John 12:1–3 (ESV) — 1 Six days before the Passover, Jesus therefore came to Bethany, where Lazarus was, whom Jesus had raised from the dead. 2 So they gave a dinner for him there. Martha served, and Lazarus was one of those reclining with him at table. 3 Mary therefore took a pound of expensive ointment made from pure nard, and anointed the feet of Jesus and wiped his feet with her hair. The house was filled with the fragrance of the perfume.

John tells us that Jesus had come to Bethany because Passover was near.
• Bethany, as we saw in John 11, was only a couple of miles from Jerusalem.
• This was a convenient stopover for Jesus as He made His way to Jerusalem.

And apparently, in honor of Jesus’ raising Lazarus from the dead, a meal was held with Mary, Martha and Lazarus in attendance.
• And at this meal, Mary did something remarkable.
• To understand just how remarkable, we need to get some background on the use of ointments at the time.

Background on Ointments/Spices/Fragrances:
There were several uses of ointments/spices/fragrances for the Jew at this time.
• Anointing Oil (Exodus 30:23-25)
• An incense, “for the exclusive use of priests” (Exodus 30:34-38; 2 Chr 2:4) – AYBD.
• A freshener for the home or bed
• As presents or a peace offering gift (Gen 43:11).
• And “they were widely used in connection with funerals” – AYBD.
    o Most of the time to mask odors or for ceremonial purposes.

A couple of examples of their use in connection with funerals:
• Jeremiah 34:5 (ESV) — 5 You [Zedekiah] shall die in peace. And as spices were burned for your fathers, the former kings who were before you, so people shall burn spices for you and lament for you, saying, “Alas, lord!” ’ For I have spoken the word, declares the LORD.”
• 2 Chronicles 16:14 (ESV) — 14 They buried him [Asa] in the tomb that he had cut for himself in the city of David.
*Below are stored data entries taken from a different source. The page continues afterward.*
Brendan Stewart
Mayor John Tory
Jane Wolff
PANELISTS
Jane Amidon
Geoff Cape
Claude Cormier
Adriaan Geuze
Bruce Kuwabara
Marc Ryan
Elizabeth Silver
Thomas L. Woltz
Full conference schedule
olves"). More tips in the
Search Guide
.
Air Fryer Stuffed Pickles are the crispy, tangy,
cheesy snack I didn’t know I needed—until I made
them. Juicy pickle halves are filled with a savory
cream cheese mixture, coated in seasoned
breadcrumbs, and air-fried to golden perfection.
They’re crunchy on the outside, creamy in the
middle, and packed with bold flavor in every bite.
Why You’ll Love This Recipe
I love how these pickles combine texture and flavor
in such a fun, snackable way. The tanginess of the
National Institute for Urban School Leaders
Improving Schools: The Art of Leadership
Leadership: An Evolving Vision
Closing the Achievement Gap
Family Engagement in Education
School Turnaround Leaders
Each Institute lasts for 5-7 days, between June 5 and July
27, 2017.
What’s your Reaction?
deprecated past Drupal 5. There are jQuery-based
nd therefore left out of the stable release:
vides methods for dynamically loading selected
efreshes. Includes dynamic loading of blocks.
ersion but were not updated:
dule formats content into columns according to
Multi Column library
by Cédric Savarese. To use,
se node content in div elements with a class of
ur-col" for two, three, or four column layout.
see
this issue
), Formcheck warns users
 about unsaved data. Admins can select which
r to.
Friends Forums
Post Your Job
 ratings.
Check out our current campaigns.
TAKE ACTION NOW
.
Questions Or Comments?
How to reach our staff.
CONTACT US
They laid him on a bier that had been filled with various kinds of spices prepared by the perfumer’s art, and they made a very great fire in his honor.
• Mark 16:1 (ESV) — 1 When the Sabbath was past, Mary Magdalene, Mary the mother of James, and Salome bought spices, so that they might go and anoint him.
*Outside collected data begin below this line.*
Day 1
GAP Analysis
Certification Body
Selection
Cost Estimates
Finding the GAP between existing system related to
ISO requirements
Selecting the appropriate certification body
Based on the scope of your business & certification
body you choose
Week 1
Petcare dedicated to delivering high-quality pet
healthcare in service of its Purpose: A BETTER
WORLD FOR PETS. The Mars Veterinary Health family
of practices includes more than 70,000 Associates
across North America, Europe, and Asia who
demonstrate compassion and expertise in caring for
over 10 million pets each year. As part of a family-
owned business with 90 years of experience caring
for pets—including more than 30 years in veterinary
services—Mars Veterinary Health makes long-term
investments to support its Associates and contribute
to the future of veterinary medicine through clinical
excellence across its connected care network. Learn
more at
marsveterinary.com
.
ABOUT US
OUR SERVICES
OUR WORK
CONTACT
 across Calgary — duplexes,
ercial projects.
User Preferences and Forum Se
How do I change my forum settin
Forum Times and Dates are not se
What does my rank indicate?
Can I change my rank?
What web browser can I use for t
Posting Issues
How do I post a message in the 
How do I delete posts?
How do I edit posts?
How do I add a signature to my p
Background on Mary’s nard:
• Mary’s nard was made from the spikenard plant.
• This plant was only found in the Himalayan mountain's of India.
• This Indian spikenard plant is actually extremely difficult to get now.
• It was all the more difficult to get 2000 years ago.
• We also know that this type of nard was typically transported and stored in an alabaster jar (Mark 14:3).
• Beasley-Murray tells us that an “expensive perfume in an alabaster jar might be released only through breaking its long neck” (Mark 14:3).
• So when Mary broke the neck and began to anoint Jesus’ feet, there was no turning back.

So why was Mary’s act remarkable?
• We will get to the significance of her act shortly.
• For now, let’s look at Judas’ and Jesus’ response to Mary’s act.


Judas thought it a waste:
John 12:4–6 (ESV) — 4 But Judas Iscariot, one of his disciples (he who was about to betray him), said, 5 “Why was this ointment not sold for three hundred denarii and given to the poor?” 6 He said this, not because he cared about the poor, but because he was a thief, and having charge of the moneybag he used to help himself to what was put into it.

Like so much they experienced, the disciples could use hindsight to look back with clarity.
• And John did so here by contrasting the sacrifice of Mary with the selfishness of Judas.
• Judas had apparently been stealing from Jesus’ ministry for some time, whereas Mary was serving.

Interestingly, however, it didn’t appear that at the time they suspected Judas’ motives.
• Even at the Last Supper they seemed surprised to learn that Judas would betray Jesus.
• John 13:22 (ESV) — 22 The disciples looked at one another, uncertain of whom he spoke.
• John 13:28–29 (ESV) — 28 Now no one at the table knew why he said this to him [Judas]. 29 Some thought that, because Judas had the moneybag, Jesus was telling him, “Buy what we need for the feast,” or that he should give something to the poor.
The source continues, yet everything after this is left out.